◆ YOUR TASK ◆
Only one stretch of the listing below is wanted. Begin at the line that has "تأتي هذه التحركات", stop after the line that has "ركزت المباحثات الرسمية", and repeat every line in between exactly.

EXTRACTED INFORMATION START

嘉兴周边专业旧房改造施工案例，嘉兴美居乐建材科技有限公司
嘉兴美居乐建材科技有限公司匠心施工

EXTRACTED INFORMATION END
EXTRACTED INFORMATION START

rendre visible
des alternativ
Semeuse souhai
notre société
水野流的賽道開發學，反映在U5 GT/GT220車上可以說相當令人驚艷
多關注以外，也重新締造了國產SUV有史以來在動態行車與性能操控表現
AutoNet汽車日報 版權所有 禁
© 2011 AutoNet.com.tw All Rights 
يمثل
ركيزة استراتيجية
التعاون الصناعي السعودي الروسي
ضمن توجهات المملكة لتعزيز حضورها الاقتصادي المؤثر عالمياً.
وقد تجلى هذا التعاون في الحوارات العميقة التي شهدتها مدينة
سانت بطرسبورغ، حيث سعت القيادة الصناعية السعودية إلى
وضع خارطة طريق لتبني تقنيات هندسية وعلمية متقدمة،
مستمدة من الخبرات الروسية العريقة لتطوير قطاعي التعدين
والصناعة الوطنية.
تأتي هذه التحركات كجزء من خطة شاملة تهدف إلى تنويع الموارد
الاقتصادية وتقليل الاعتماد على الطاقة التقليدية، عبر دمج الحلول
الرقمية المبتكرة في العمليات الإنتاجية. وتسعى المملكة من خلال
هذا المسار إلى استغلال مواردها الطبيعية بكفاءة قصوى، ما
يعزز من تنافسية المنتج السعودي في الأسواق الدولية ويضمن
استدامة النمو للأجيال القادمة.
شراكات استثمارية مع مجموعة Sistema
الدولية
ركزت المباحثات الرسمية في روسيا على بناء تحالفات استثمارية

EXTRACTED INFORMATION END

◆ RESPONSE TO THE EXERCISE ◆
تأتي هذه التحركات كجزء من خطة شاملة تهدف إلى تنويع الموارد
الاقتصادية وتقليل الاعتماد على الطاقة التقليدية، عبر دمج الحلول
الرقمية المبتكرة في العمليات الإنتاجية. وتسعى المملكة من خلال
هذا المسار إلى استغلال مواردها الطبيعية بكفاءة قصوى، ما
يعزز من تنافسية المنتج السعودي في الأسواق الدولية ويضمن
استدامة النمو للأجيال القادمة.
شراكات استثمارية مع مجموعة Sistema
الدولية
ركزت المباحثات الرسمية في روسيا على بناء تحالفات استثمارية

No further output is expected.